On the Main Slate for the Packers, Adams would be in consideration for me for his role in this offense, but he’s the only player I would have any interest in, and I probably would not play him on a Main Build, as his chances of posting a huge game are slim. Ultimately, the Packers have been more “name” than “production” this year, as a middle-of-the-pack offense now taking on one of the top five or six defensive units in the league. On the Showdown: Rodgers, Adams, and Jones stand out the most, with MVS behind them. Everyone outside these three would be just “guess and hope” plays.

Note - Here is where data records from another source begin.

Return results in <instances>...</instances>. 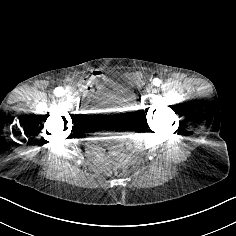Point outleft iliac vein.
<instances>
[{
    "label": "left iliac vein",
    "mask_w": 236,
    "mask_h": 236,
    "mask_svg": "<svg viewBox=\"0 0 236 236\" xmlns=\"http://www.w3.org/2000/svg\"><path fill=\"white\" fill-rule=\"evenodd\" d=\"M145 91L149 94L152 95L155 92V89L151 85H146L145 86Z\"/></svg>",
    "instance_id": "left-iliac-vein-1"
}]
</instances>
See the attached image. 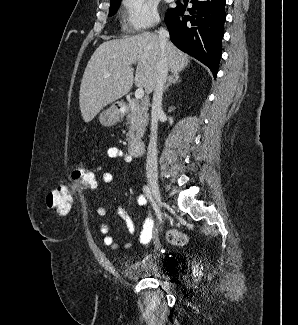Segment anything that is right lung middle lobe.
<instances>
[{
  "mask_svg": "<svg viewBox=\"0 0 298 325\" xmlns=\"http://www.w3.org/2000/svg\"><path fill=\"white\" fill-rule=\"evenodd\" d=\"M121 0H118L116 2H112L110 5V10H109V16H113L114 14H116L117 9L120 5Z\"/></svg>",
  "mask_w": 298,
  "mask_h": 325,
  "instance_id": "obj_1",
  "label": "right lung middle lobe"
}]
</instances>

With the Vikings entering a better matchup in this game than what the Packers have on the other side, and with such a narrow distribution of work on this team (Thielen and Diggs ranking first and second in the NFL in targets // Cook playing nearly every snap last week), there is a lot to like about the idea of betting heavily on this side of the ball in the Showdown. All three of these guys would be in tourney consideration for me on the Main Slate (with Thielen and possibly even Cook in the Main Build conversation), while these three stand out on the Showdown — joining Adams as my favorite plays on the slate among skill position players.
Cousins should be able to post a solid score in the Showdown.
It won’t be surprising if one of these defenses creates a splash play, but otherwise neither stands out.
The kickers (as always) are in play on the Showdown slate as well.